Born in Alimonte, Ontario in 1861, Dr. James Naismith started his post-secondary education as a major in Physical Education at Montreal’s McGill University. He found employment at the YMCA Training School (later Springfield College), in Springfield, Massachusetts, where in the winter of 1891, he was put in charge of a class of bored and increasingly cranky undergraduates.
In desperation, his boss gave him a two week ultimatum to produce an indoor, athletic distraction that would dissipate the excess energies of his surly students, but in a manner that would prevent injuries, e.g. by limiting body contact.
One way to accomplish this was to put the goal too high for anyone to guard. This was neatly accomplished by having Mr. Stubbins, the school custodian, mount bottomless peach baskets 10 feet high on the railing of the gym gallery. Thirteen basic rules were posted on the bulletin board (though the one about not tackling didn’t catch on at first). Soccer balls were chosen for game-play, since they were the right size and the least likely to cause injury. At first, dribbling was not a part of the sport, and players simply threw the ball up and down over their heads.
Though not quite in the form that it is now played today, basketball thus became the only major sport that was custom-designed by a future physician!
By 1892, the sport was the campus rage and by 1893 it was being promulgated internationally by the YMCA movement. Naismith modestly refused to allow the sport to be named ‘Naismith Ball’ (probably just as well – somehow a team named the “Harlem Naismithball Trotters” doesn’t really work). He didn’t dally in Springfield for long, however, abandoning his presumably no-longer-cranky students to playing the new sport of ‘basketball’ in pursuit of a medical degree in Denver.

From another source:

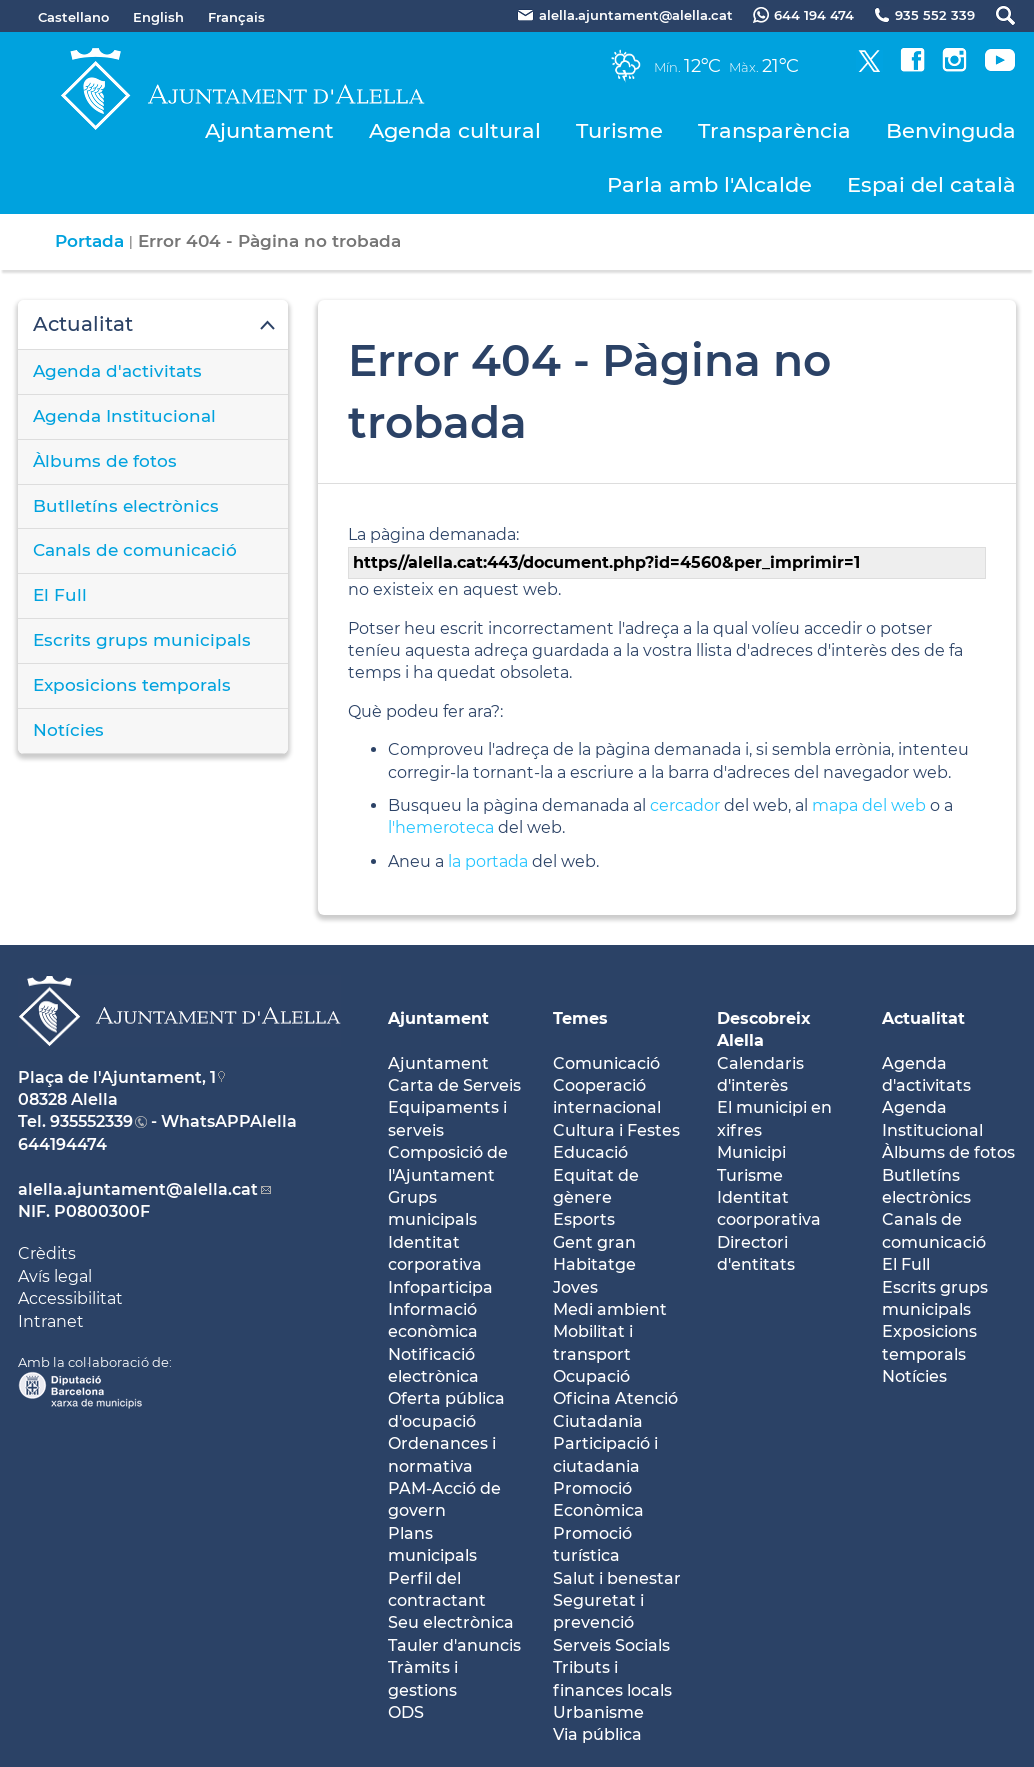 The height and width of the screenshot is (1767, 1034). What do you see at coordinates (610, 1309) in the screenshot?
I see `Medi ambient` at bounding box center [610, 1309].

In 1898, Naismith, moved west to join the University of Kansas, oddly as its basketball coach, not in a medical capacity. Ironically, he coached the team to the only losing season in its history, which may be why he was subsequently “promoted” to Professor and University Physician in 1909. He must have been forgiven by the world for this gaffe, because he was voted into numerous sports halls of fame.
From 1914 to 1917, Naismith served as a captain and chaplain for the First Kansas Infantry and from 1917 to 1919, he was a lecturer on Moral Conditions and Sex Education in France. He rejoined the University of Kansas as Athletic Director, a position he held from 1919 until his retirement in 1937. In November 1939, Dr. Naismith passed away from a massive stroke shortly after his 78th birthday. It must have given him great satisfaction to have lived long enough to see his game become an official sport of the 1936 Olympics.
Thank you, Dr. Naismith, for basketball.